Thank you in advance.
 
Solution
If you play fast action games, buy the strongest graphics card your budget will allow.
That is likely, the RX570.
What is the make/model of your psu?
It should be 500w of good quality.
Here is a chart for the requirements of other options:
http://www.realhardtechx.com/index_archivos/Page362.htm

Your 12gb is fine for gaming.
If you are also multitasking you may want more.
Your setup will be dual channel operation; that is good.

If you play cpu centric games, the graphics card may not matter much.
Regardless, buy the strongest graphics card available to you.
If you do not, you will forever wonder if you made a mistake.
You know who tests components? Review sites like TomsHardware. That way you don't have to.

RX570 4GB is th e way to go from that list. You can get those for ~$110-$120 (if you're in the USA). If the RX470 is cheaper with a better cooler, you could OC it to match the RX570 (they're the same GPU, the RX570 is factory overclocked).
 
You will ALWAYS have some bottlenecking, don't worry too much about it
(As long as you don't combine very old hardware with new hardware)

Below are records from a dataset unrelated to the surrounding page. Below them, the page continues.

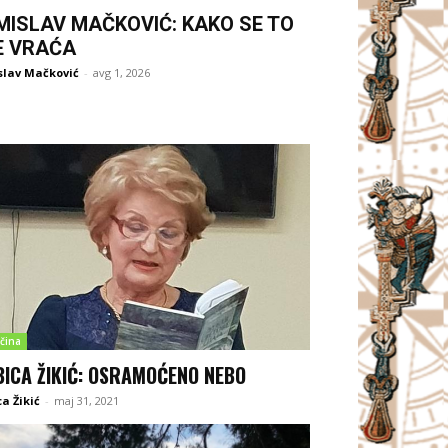
MISLAV MAČKOVIĆ: KAKO SE TO
E VRAĆA
slav Mačković
-
avg 1, 2026
čina
BICA ŽIKIĆ: OSRAMOĆENO NEBO
ca Žikić
-
maj 31, 2021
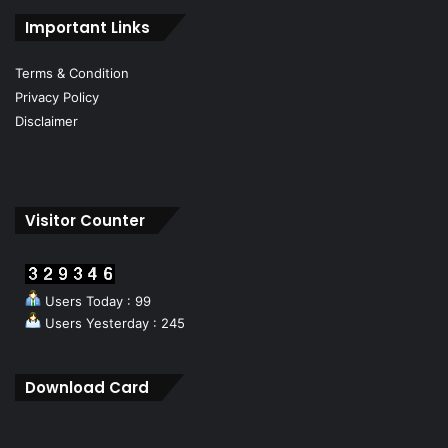
Important Links
Terms & Condition
Privacy Policy
Disclaimer
Visitor Counter
Users Today : 99
Users Yesterday : 245
Download Card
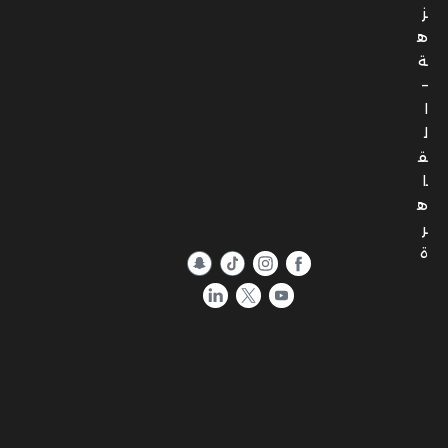
ز
ه
ة
–
ا
ل
ق
ا
ه
ر
ة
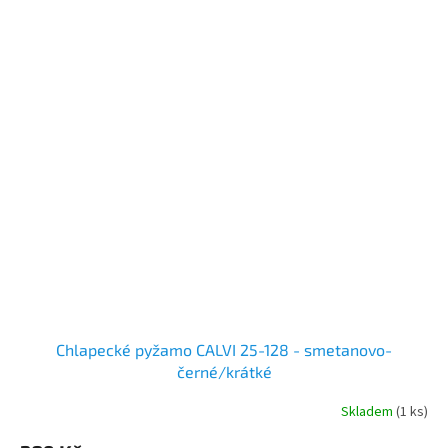
Chlapecké pyžamo CALVI 25-128 - smetanovo-
černé/krátké
Skladem
(1 ks)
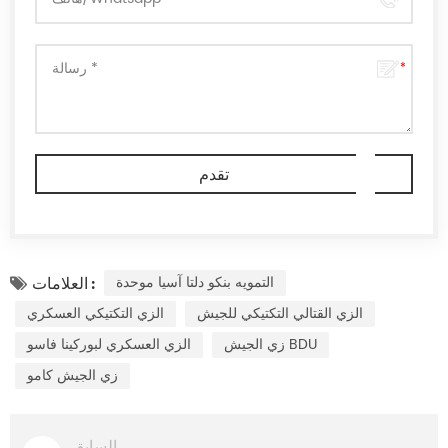
التمويه بنكو دلتا آسيا موحدة
العلامات :
الزي القتالي التكتيكي للجيش
الزي التكتيكي العسكري
زي الجيش BDU
الزي العسكري لبوركينا فاسو
زي الجيش كامو
السابق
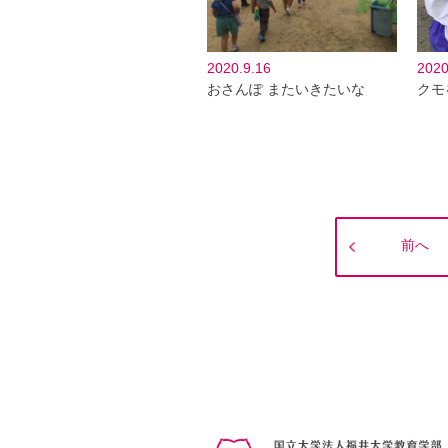
2020.9.16
2020
おさんぽ またいきたいな
クモ
前へ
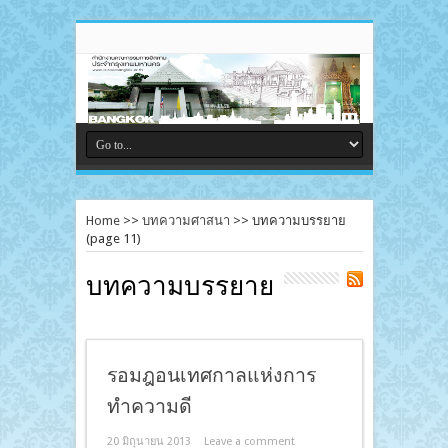
Home
>>
บทความศาสนา
>>
บทความบรรยาย
(page 11)
บทความบรรยาย
รอมฎอนเทศกาลแห่งการ
ทำความดี
20 มิถุนายน 2013
Leave a comment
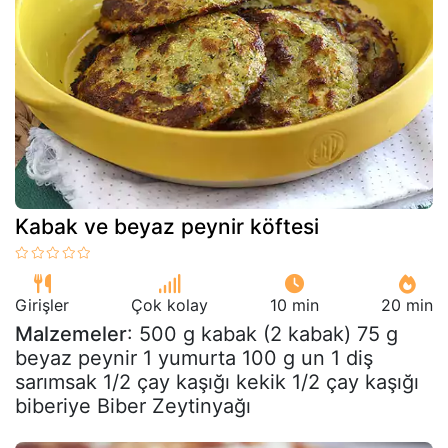
Kabak ve beyaz peynir köftesi
Girişler
Çok kolay
10 min
20 min
Malzemeler
: 500 g kabak (2 kabak) 75 g
beyaz peynir 1 yumurta 100 g un 1 diş
sarımsak 1/2 çay kaşığı kekik 1/2 çay kaşığı
biberiye Biber Zeytinyağı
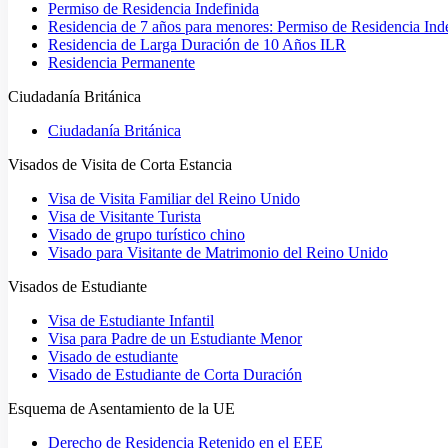
Permiso de Residencia Indefinida
Residencia de 7 años para menores: Permiso de Residencia Ind
Residencia de Larga Duración de 10 Años ILR
Residencia Permanente
Ciudadanía Británica
Ciudadanía Británica
Visados de Visita de Corta Estancia
Visa de Visita Familiar del Reino Unido
Visa de Visitante Turista
Visado de grupo turístico chino
Visado para Visitante de Matrimonio del Reino Unido
Visados de Estudiante
Visa de Estudiante Infantil
Visa para Padre de un Estudiante Menor
Visado de estudiante
Visado de Estudiante de Corta Duración
Esquema de Asentamiento de la UE
Derecho de Residencia Retenido en el EEE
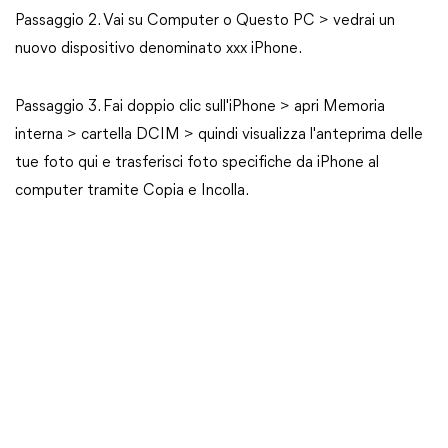
Passaggio 2. Vai su Computer o Questo PC > vedrai un
nuovo dispositivo denominato xxx iPhone.
Passaggio 3. Fai doppio clic sull'iPhone > apri Memoria
interna > cartella DCIM > quindi visualizza l'anteprima delle
tue foto qui e trasferisci foto specifiche da iPhone al
computer tramite Copia e Incolla.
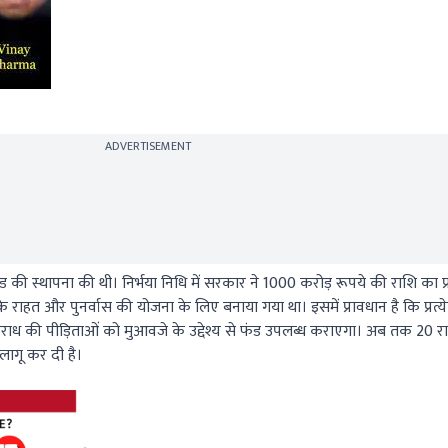
ADVERTISEMENT
 फंड की स्थापना की थी। निर्भया निधि में सरकार ने 1000 करोड़ रूपये की राशि का 
ं के राहत और पुनर्वास की योजना के लिए बनाया गया था। इसमें प्रावधान है कि प्रत्
अपराध की पीड़िताओं को मुआवजे के उद्देश्य से फंड उपलब्ध कराएगा। अब तक 20 र
लागू कर दी है।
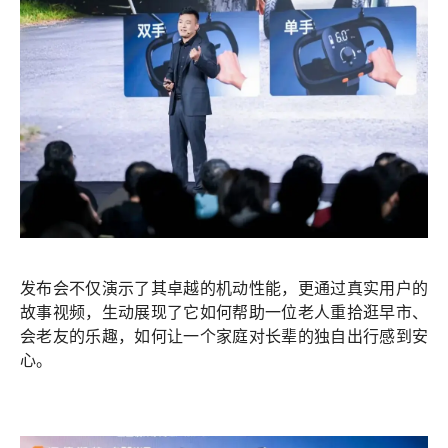
发布会不仅演示了其卓越的机动性能，更通过真实用户的
故事视频，生动展现了它如何帮助一位老人重拾逛早市、
会老友的乐趣，如何让一个家庭对长辈的独自出行感到安
心。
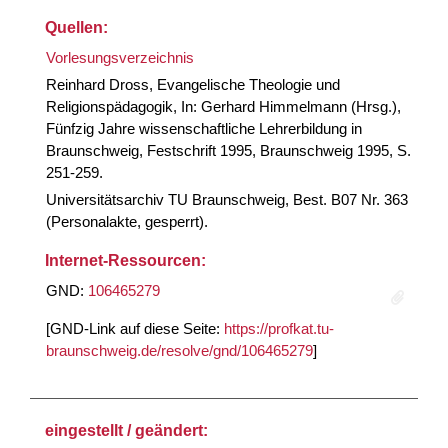
Quellen:
Vorlesungsverzeichnis
Reinhard Dross, Evangelische Theologie und
Religionspädagogik, In: Gerhard Himmelmann (Hrsg.),
Fünfzig Jahre wissenschaftliche Lehrerbildung in
Braunschweig, Festschrift 1995, Braunschweig 1995, S.
251-259.
Universitätsarchiv TU Braunschweig, Best. B07 Nr. 363
(Personalakte, gesperrt).
Internet-Ressourcen:
GND:
106465279
[GND-Link auf diese Seite:
https://profkat.tu-
braunschweig.de/resolve/gnd/106465279
]
eingestellt / geändert:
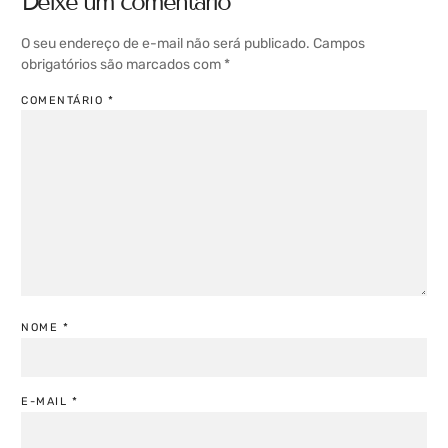
Deixe um comentário
O seu endereço de e-mail não será publicado.
Campos
obrigatórios são marcados com
*
COMENTÁRIO
*
NOME
*
E-MAIL
*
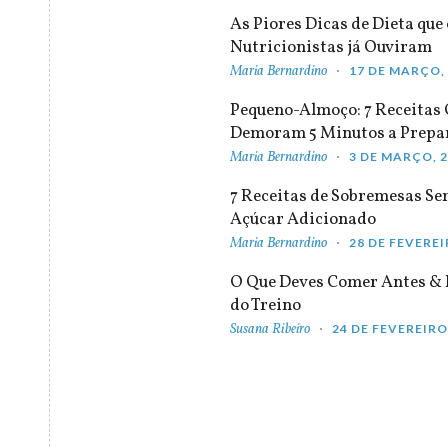
As Piores Dicas de Dieta que 
Nutricionistas já Ouviram
Maria Bernardino
17 DE MARÇO,
Pequeno-Almoço: 7 Receitas
Demoram 5 Minutos a Prepa
Maria Bernardino
3 DE MARÇO, 
7 Receitas de Sobremesas S
Açúcar Adicionado
Maria Bernardino
28 DE FEVEREI
O Que Deves Comer Antes & 
do Treino
Susana Ribeiro
24 DE FEVEREIRO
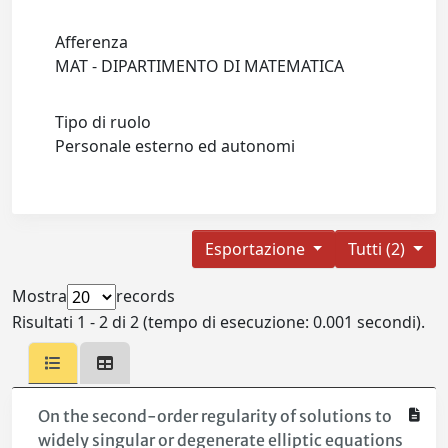
Afferenza
MAT - DIPARTIMENTO DI MATEMATICA
Tipo di ruolo
Personale esterno ed autonomi
Esportazione
Tutti (2)
Mostra
records
Risultati 1 - 2 di 2 (tempo di esecuzione: 0.001 secondi).
On the second-order regularity of solutions to
widely singular or degenerate elliptic equations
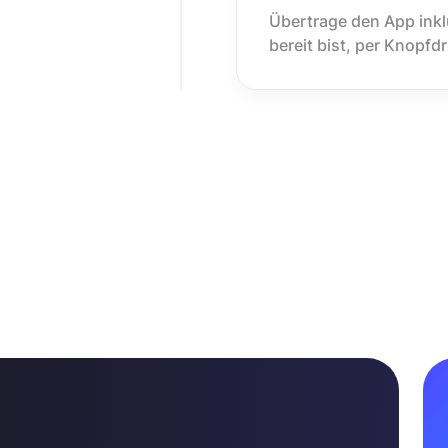
Übertrage den App inkl
bereit bist, per Knopfd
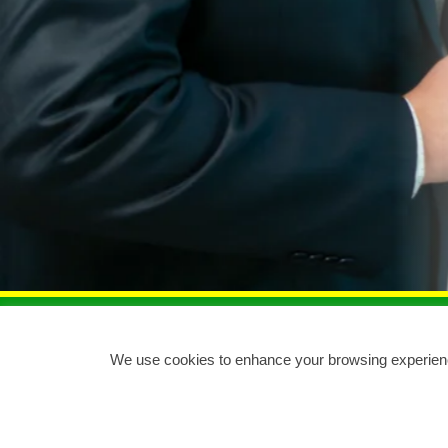
We use cookies to enhance your browsing experience,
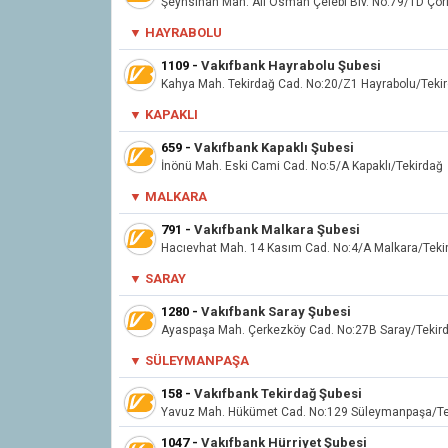
Şeyhsinan Mah. Ali Osman Çelebi Blv. No:79/1D Çor
▼ HAYRABOLU
1109
-
Vakıfbank Hayrabolu Şubesi
Kahya Mah. Tekirdağ Cad. No:20/Z1 Hayrabolu/Teki
▼ KAPAKLI
659
-
Vakıfbank Kapaklı Şubesi
İnönü Mah. Eski Cami Cad. No:5/A Kapaklı/Tekirdağ
▼ MALKARA
791
-
Vakıfbank Malkara Şubesi
Hacıevhat Mah. 14 Kasım Cad. No:4/A Malkara/Teki
▼ SARAY
1280
-
Vakıfbank Saray Şubesi
Ayaspaşa Mah. Çerkezköy Cad. No:27B Saray/Tekir
▼
SÜLEYMANPAŞA
158
-
Vakıfbank Tekirdağ Şubesi
Yavuz Mah. Hükümet Cad. No:129 Süleymanpaşa/Te
1047
-
Vakıfbank Hürriyet Şubesi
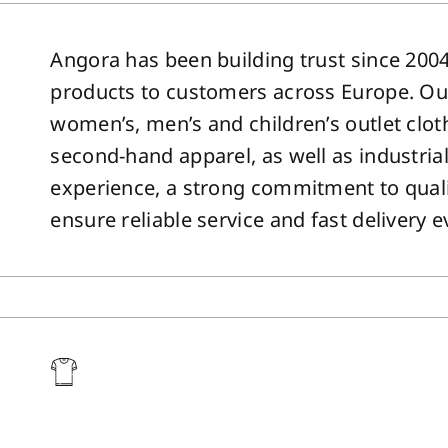
Angora has been building trust since 2004 
products to customers across Europe. Our
women’s, men’s and children’s outlet clot
second-hand apparel, as well as industrial
experience, a strong commitment to quali
ensure reliable service and fast delivery e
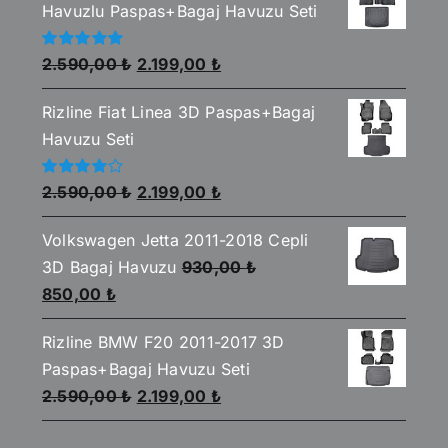
Havuzlu Paspas+Bagaj Havuzu Seti
Orijinal
Şu
5
2.590,00
₺
2.199,00
₺
üzerinden
fiyat:
andaki
5.00
oy aldı
Rizline Fiat Linea 3D Paspas+Bagaj
2.590,00 ₺.
fiyat:
Havuzu Seti
2.199,00 ₺.
Orijinal
Şu
5
2.590,00
₺
2.199,00
₺
üzerinden
fiyat:
andaki
4.00
oy
aldı
Volkswagen Jetta 2011-2018 Cepli
2.590,00 ₺.
fiyat:
3D Bagaj Havuzu
930,00
₺
2.199,00 ₺.
Orijinal
Şu
850,00
₺
fiyat:
andaki
Rizline BMW F20 2011-2017 3D
930,00 ₺.
fiyat:
Paspas+Bagaj Havuzu Seti
850,00 ₺.
Orijinal
Şu
2.590,00
₺
2.199,00
₺
fiyat:
andaki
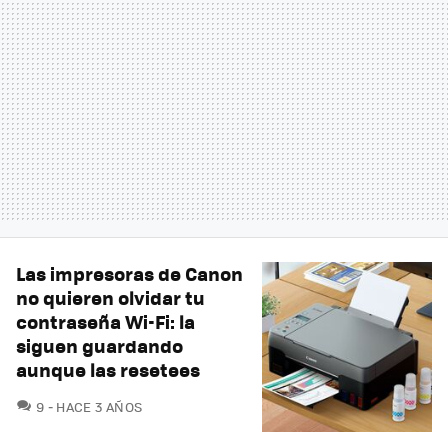
Las impresoras de Canon
no quieren olvidar tu
contraseña Wi-Fi: la
siguen guardando
aunque las resetees
COMENTARIOS
9
HACE 3 AÑOS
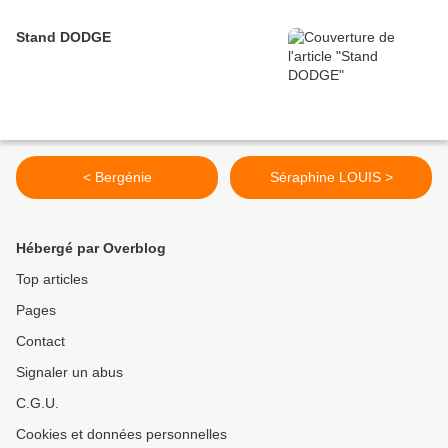
Stand DODGE
< Bergénie
Séraphine LOUIS >
Hébergé par Overblog
Top articles
Pages
Contact
Signaler un abus
C.G.U.
Cookies et données personnelles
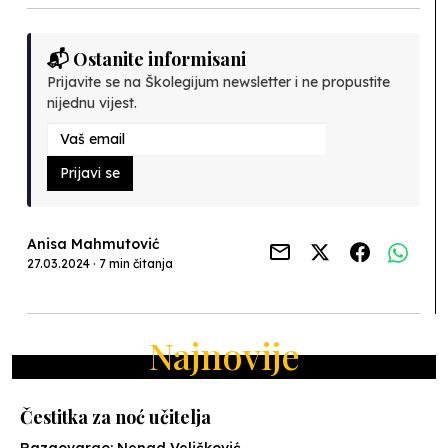
📬 Ostanite informisani
Prijavite se na Školegijum newsletter i ne propustite
nijednu vijest.
Prijavi se
Anisa Mahmutović
27.03.2024 · 7 min čitanja
Najnovije
Čestitka za noć učitelja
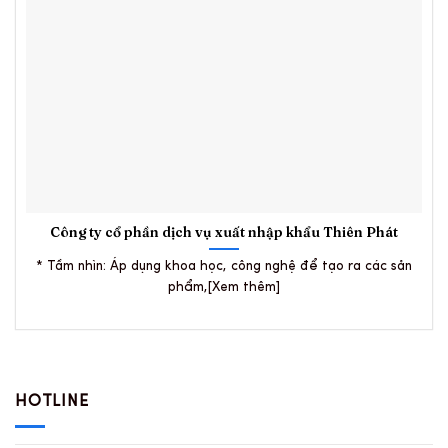
Công ty cổ phần dịch vụ xuất nhập khẩu Thiên Phát
* Tầm nhìn: Áp dụng khoa học, công nghệ để tạo ra các sản
phẩm,[Xem thêm]
HOTLINE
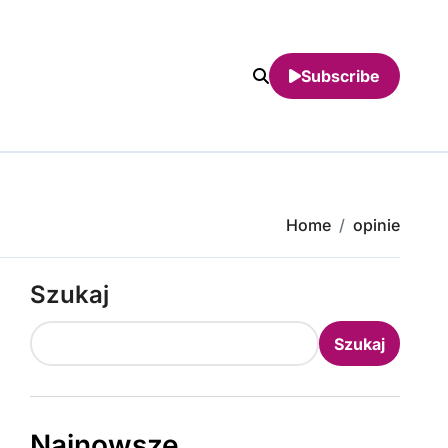
Subscribe
Home
opinie
Szukaj
Szukaj
Najnowsze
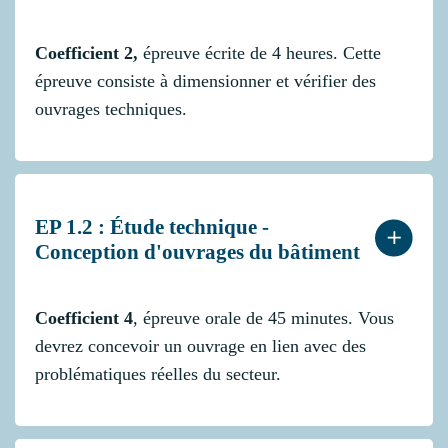
Coefficient 2,
épreuve écrite de 4 heures. Cette
épreuve consiste à dimensionner et vérifier des
ouvrages techniques.
EP 1.2 : Étude technique -
Conception d'ouvrages du bâtiment
Coefficient 4
, épreuve orale de 45 minutes. Vous
devrez concevoir un ouvrage en lien avec des
problématiques réelles du secteur.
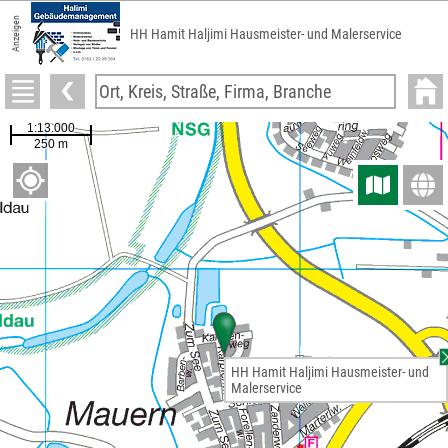
Anzeigen
HH Hamit Haljimi Hausmeister- und Malerservice
HH Hamit Haljimi Hausmeister- und
Malerservice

the 570 is the one you want
And yes 12 gb ddr3 1866 will do fine

My recommendation is go for a 1060 6gb or 580 8 gb as they are very cheap
 

King_V

Illustrious
Ambassador
  1. 12GB of RAM is a little strange. Is this an 8GB stick combined with a 4GB stick, or some other arrangement? It seems like this would cause your RAM to run (at least partially, if not fully) in single-channel mode, rather than dual-channel mode. That hurts performance a little bit.
  2. Throw the word "bottleneck" out of your vocabulary. It has almost become meaningless because too many people misuse the term to try and get a perfect match between CPU and GPU... which does not exist. They also tend to assume that if you have some "perfect match" between CPU or GPU, then increasing ONE of those two components to a better performing one will somehow reduce overall performance, which is not true.

What video card and CPU you need is based on two things:
  1. Your monitor - its resolution, refresh rate, and whether it has an adaptive sync technology like FreeSync or GSync.
  2. What games you play.

That said, of the video cards you've listed, the RX 570 is the best performing, and, when purchased new, is the best bang for your buck.
 

The No Face Guy

Commendable
Feb 15, 2019
26
2
1,545
  1. 12GB of RAM is a little strange. Is this an 8GB stick combined with a 4GB stick, or some other arrangement? It seems like this would cause your RAM to run (at least partially, if not fully) in single-channel mode, rather than dual-channel mode. That hurts performance a little bit.
  2. Throw the word "bottleneck" out of your vocabulary. It has almost become meaningless because too many people misuse the term to try and get a perfect match between CPU and GPU... which does not exist. They also tend to assume that if you have some "perfect match" between CPU or GPU, then increasing ONE of those two components to a better performing one will somehow reduce overall performance, which is not true.
What video card and CPU you need is based on two things:
  1. Your monitor - its resolution, refresh rate, and whether it has an adaptive sync technology like FreeSync or GSync.
  2. What games you play.
That said, of the video cards you've listed, the RX 570 is the best performing, and, when purchased new, is the best bang for your buck.
It is 2 4gig sticks with 2 2gig sticks. All are at 1866MHz. Although, i have a fixed cpu choice. No changing of that
 
If you play fast action games, buy the strongest graphics card your budget will allow.
That is likely, the RX570.
What is the make/model of your psu?
It should be 500w of good quality.
Here is a chart for the requirements of other options:
http://www.realhardtechx.com/index_archivos/Page362.htm

Your 12gb is fine for gaming.
If you are also multitasking you may want more.
Your setup will be dual channel operation; that is good.

If you play cpu centric games, the graphics card may not matter much.
Regardless, buy the strongest graphics card available to you.
If you do not, you will forever wonder if you made a mistake.